[Listed records Boundary: Start]

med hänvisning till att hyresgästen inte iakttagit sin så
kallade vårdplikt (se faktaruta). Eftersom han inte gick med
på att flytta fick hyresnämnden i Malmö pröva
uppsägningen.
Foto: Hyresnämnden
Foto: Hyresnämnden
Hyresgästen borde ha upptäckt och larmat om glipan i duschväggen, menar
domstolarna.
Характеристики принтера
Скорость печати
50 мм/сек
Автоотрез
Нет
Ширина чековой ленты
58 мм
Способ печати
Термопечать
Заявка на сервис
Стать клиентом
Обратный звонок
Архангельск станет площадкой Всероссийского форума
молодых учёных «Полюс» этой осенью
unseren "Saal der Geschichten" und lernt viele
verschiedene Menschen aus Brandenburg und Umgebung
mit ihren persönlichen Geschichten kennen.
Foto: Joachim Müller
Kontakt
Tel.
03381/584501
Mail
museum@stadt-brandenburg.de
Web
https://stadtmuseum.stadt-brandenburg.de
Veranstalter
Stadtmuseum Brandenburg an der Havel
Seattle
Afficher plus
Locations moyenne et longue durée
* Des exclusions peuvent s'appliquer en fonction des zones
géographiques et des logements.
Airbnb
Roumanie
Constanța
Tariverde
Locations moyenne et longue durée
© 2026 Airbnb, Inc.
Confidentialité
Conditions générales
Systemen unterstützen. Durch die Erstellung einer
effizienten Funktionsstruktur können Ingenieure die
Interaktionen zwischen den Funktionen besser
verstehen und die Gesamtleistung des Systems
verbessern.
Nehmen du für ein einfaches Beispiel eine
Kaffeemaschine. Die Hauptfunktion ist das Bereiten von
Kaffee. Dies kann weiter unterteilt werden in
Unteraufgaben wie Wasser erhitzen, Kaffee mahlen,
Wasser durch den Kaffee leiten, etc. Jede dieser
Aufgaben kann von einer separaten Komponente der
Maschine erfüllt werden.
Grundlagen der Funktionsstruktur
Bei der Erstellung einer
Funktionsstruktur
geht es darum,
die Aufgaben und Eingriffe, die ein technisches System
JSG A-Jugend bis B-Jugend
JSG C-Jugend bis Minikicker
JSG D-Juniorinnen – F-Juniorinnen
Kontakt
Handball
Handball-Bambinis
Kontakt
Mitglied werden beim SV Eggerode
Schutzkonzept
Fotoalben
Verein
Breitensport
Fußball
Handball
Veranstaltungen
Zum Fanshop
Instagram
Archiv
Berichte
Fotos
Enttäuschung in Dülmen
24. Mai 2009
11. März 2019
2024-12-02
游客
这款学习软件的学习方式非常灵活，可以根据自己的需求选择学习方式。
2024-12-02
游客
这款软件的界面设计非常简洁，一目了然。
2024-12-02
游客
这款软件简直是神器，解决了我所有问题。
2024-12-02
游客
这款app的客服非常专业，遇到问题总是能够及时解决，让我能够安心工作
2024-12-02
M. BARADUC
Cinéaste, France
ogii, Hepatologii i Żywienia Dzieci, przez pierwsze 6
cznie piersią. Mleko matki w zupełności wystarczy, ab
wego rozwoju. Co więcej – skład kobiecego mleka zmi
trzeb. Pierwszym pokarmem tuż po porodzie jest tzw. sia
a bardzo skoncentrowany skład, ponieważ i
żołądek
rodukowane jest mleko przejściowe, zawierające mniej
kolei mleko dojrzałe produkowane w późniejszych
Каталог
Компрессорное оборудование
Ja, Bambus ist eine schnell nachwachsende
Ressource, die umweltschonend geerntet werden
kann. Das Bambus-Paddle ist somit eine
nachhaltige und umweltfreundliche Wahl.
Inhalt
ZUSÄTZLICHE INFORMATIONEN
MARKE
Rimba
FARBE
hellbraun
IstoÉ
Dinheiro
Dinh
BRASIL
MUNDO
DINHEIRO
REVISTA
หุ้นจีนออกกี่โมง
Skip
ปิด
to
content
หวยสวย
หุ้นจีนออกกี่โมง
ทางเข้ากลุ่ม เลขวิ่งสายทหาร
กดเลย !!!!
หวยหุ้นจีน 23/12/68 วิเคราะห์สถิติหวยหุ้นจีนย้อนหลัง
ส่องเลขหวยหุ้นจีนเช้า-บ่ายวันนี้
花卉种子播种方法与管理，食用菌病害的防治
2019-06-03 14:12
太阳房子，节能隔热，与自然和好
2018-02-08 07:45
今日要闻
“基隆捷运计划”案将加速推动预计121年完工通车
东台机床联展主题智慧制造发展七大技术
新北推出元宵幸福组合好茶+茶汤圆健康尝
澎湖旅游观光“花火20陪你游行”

[Listed records Boundary: End]

> What to work on:
Repeat the entire listing above, keeping every line exactly the same.

> The answer:
med hänvisning till att hyresgästen inte iakttagit sin så
kallade vårdplikt (se faktaruta). Eftersom han inte gick med
på att flytta fick hyresnämnden i Malmö pröva
uppsägningen.
Foto: Hyresnämnden
Foto: Hyresnämnden
Hyresgästen borde ha upptäckt och larmat om glipan i duschväggen, menar
domstolarna.
Характеристики принтера
Скорость печати
50 мм/сек
Автоотрез
Нет
Ширина чековой ленты
58 мм
Способ печати
Термопечать
Заявка на сервис
Стать клиентом
Обратный звонок
Архангельск станет площадкой Всероссийского форума
молодых учёных «Полюс» этой осенью
unseren "Saal der Geschichten" und lernt viele
verschiedene Menschen aus Brandenburg und Umgebung
mit ihren persönlichen Geschichten kennen.
Foto: Joachim Müller
Kontakt
Tel.
03381/584501
Mail
museum@stadt-brandenburg.de
Web
https://stadtmuseum.stadt-brandenburg.de
Veranstalter
Stadtmuseum Brandenburg an der Havel
Seattle
Afficher plus
Locations moyenne et longue durée
* Des exclusions peuvent s'appliquer en fonction des zones
géographiques et des logements.
Airbnb
Roumanie
Constanța
Tariverde
Locations moyenne et longue durée
© 2026 Airbnb, Inc.
Confidentialité
Conditions générales
Systemen unterstützen. Durch die Erstellung einer
effizienten Funktionsstruktur können Ingenieure die
Interaktionen zwischen den Funktionen besser
verstehen und die Gesamtleistung des Systems
verbessern.
Nehmen du für ein einfaches Beispiel eine
Kaffeemaschine. Die Hauptfunktion ist das Bereiten von
Kaffee. Dies kann weiter unterteilt werden in
Unteraufgaben wie Wasser erhitzen, Kaffee mahlen,
Wasser durch den Kaffee leiten, etc. Jede dieser
Aufgaben kann von einer separaten Komponente der
Maschine erfüllt werden.
Grundlagen der Funktionsstruktur
Bei der Erstellung einer
Funktionsstruktur
geht es darum,
die Aufgaben und Eingriffe, die ein technisches System
JSG A-Jugend bis B-Jugend
JSG C-Jugend bis Minikicker
JSG D-Juniorinnen – F-Juniorinnen
Kontakt
Handball
Handball-Bambinis
Kontakt
Mitglied werden beim SV Eggerode
Schutzkonzept
Fotoalben
Verein
Breitensport
Fußball
Handball
Veranstaltungen
Zum Fanshop
Instagram
Archiv
Berichte
Fotos
Enttäuschung in Dülmen
24. Mai 2009
11. März 2019
2024-12-02
游客
这款学习软件的学习方式非常灵活，可以根据自己的需求选择学习方式。
2024-12-02
游客
这款软件的界面设计非常简洁，一目了然。
2024-12-02
游客
这款软件简直是神器，解决了我所有问题。
2024-12-02
游客
这款app的客服非常专业，遇到问题总是能够及时解决，让我能够安心工作
2024-12-02
M. BARADUC
Cinéaste, France
ogii, Hepatologii i Żywienia Dzieci, przez pierwsze 6
cznie piersią. Mleko matki w zupełności wystarczy, ab
wego rozwoju. Co więcej – skład kobiecego mleka zmi
trzeb. Pierwszym pokarmem tuż po porodzie jest tzw. sia
a bardzo skoncentrowany skład, ponieważ i
żołądek
rodukowane jest mleko przejściowe, zawierające mniej
kolei mleko dojrzałe produkowane w późniejszych
Каталог
Компрессорное оборудование
Ja, Bambus ist eine schnell nachwachsende
Ressource, die umweltschonend geerntet werden
kann. Das Bambus-Paddle ist somit eine
nachhaltige und umweltfreundliche Wahl.
Inhalt
ZUSÄTZLICHE INFORMATIONEN
MARKE
Rimba
FARBE
hellbraun
IstoÉ
Dinheiro
Dinh
BRASIL
MUNDO
DINHEIRO
REVISTA
หุ้นจีนออกกี่โมง
Skip
ปิด
to
content
หวยสวย
หุ้นจีนออกกี่โมง
ทางเข้ากลุ่ม เลขวิ่งสายทหาร
กดเลย !!!!
หวยหุ้นจีน 23/12/68 วิเคราะห์สถิติหวยหุ้นจีนย้อนหลัง
ส่องเลขหวยหุ้นจีนเช้า-บ่ายวันนี้
花卉种子播种方法与管理，食用菌病害的防治
2019-06-03 14:12
太阳房子，节能隔热，与自然和好
2018-02-08 07:45
今日要闻
“基隆捷运计划”案将加速推动预计121年完工通车
东台机床联展主题智慧制造发展七大技术
新北推出元宵幸福组合好茶+茶汤圆健康尝
澎湖旅游观光“花火20陪你游行”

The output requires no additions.